In 89, Hawthorne then decided to go into business and hatched the idea of setting up a Jamaican themed restaurant.
He, however, needed funding in order to bring his business idea to life and therefore sought funding from banks. And as you can already predict, he failed in that quest.
Banks simply failed to see any potential value in his business concept and consequently he was unable to secure any kind of bank loans.
Undeterred, Hawthorne, along with his immediate relatives, pooled all their personal resources together and raised $107 000. Hence in 1989, the first Golden Krust Caribbean Bakery was born to the Bronx community.
The business concept caught on and by 1996, the company had expanded to 17 restaurants throughout New York City. There was no stopping him now, and in that same year, Golden Krust Bakery invested in a state of the art, manufacturing plant.
Having proven the business model, the ambitious Hawthorne then decided to exploit the additional business growth opportunity that his business success had brought him. He had proved the existence of value in his business model and so he decided to share that value with other aspiring entrepreneurs.
He, therefore, applied for and was granted a franchise license in 1996. On December 3, 1997, the first Golden Krust Bakery franchise store was opened.
In 2002, the company recruited New York Giants football star, Tikki Barber, to become their spokesperson. In that same year, the organization also added their combo-value meal, to their menu.
The business grew rapidly and by 2011, the company had over 120 restaurants in 9 states, with annual sales of $100 million.
So what business lessons can we glean from this story?
I want to discuss with you briefly, the funding model that was used by Lowell Hawthorn to start Golden Krust.
Funding can be one of the biggest deterrents to aspiring business people. It is fast becoming extremely difficult to find start-up funding. This is largely due to the fact that ideas are very risky investments.

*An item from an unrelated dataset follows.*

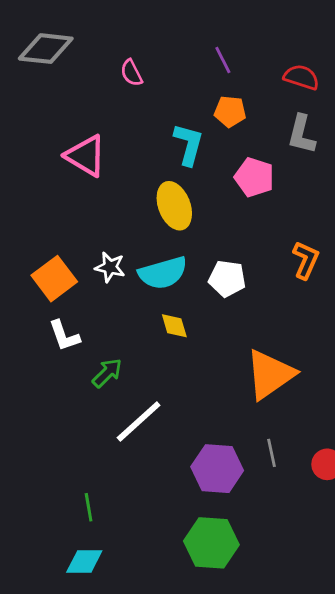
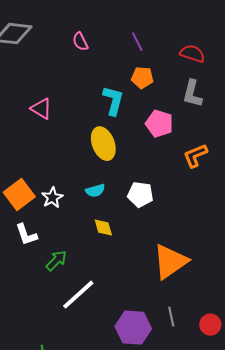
pink semicircle: (131, 73) -> (80, 42), moved
pink triangle: (86, 156) -> (41, 109), size x0.7
orange L-shape: (306, 260) -> (195, 156), moved, turned -136
white star: (110, 267) -> (52, 198), moved, turned 30
cyan semicircle: (163, 273) -> (95, 191), size x0.6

A lot of things can go wrong with ideas when it comes to converting them into real businesses. Suddenly what seemed like a potentially lucrative idea is actually a worthless waste of time. Only the investors can`t get their money back.
Therefore it is natural that you will find it rather challenging to prove the value in your business idea.
However as we have seen in Lowell Hawthorne`s story, with a bit of creativity, you can make funding available for your project.
Golden Krust was born out of family and friends buying into the business idea and pooling resources together to make the project happen. This is one of the simplest and best ways of funding a business.
You may find that it is easier to pitch to, and negotiate with friends and relatives than it is with a stranger. You are more relaxed and free to express your ideas without feeling any pressure.
Any criticism of your business ideas by family and friends will most likely have your interests at heart. Therefore you are more inclined to accept their ideas because you know they want you to succeed.
This kind of funding can also be cheap to acquire since it is coming from your friends and family. They are hardly going to give you a raw deal for their investment in your business.
Word of caution
However, if you are going to seek this kind of funding, you need to be careful about how you go about it. First, be very clear and honest with them about the risks involved. Do not be vague about these risks, or give the wrong impressions.
They are taking a risk by investing in your business idea and that risk means they could lose all their money. Be as upfront about it as you can, and allow them to make their own decision.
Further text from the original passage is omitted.